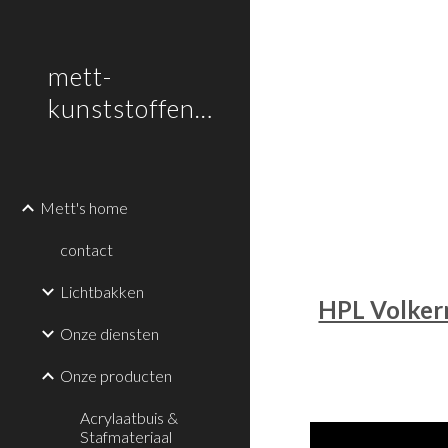
Sk
mett-
kunststoffen.nl
Mett's home
contact
Lichtbakken
HPL Volker
Onze diensten
Onze producten
Acrylaatbuis &
Stafmateriaal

= PROBLEM REQUIREMENTS =
Pictures aside, retype the material exactly.

= TASK ANSWER =
Sk
mett-
kunststoffen.nl
Mett's home
contact
Lichtbakken
HPL Volker
Onze diensten
Onze producten
Acrylaatbuis &
Stafmateriaal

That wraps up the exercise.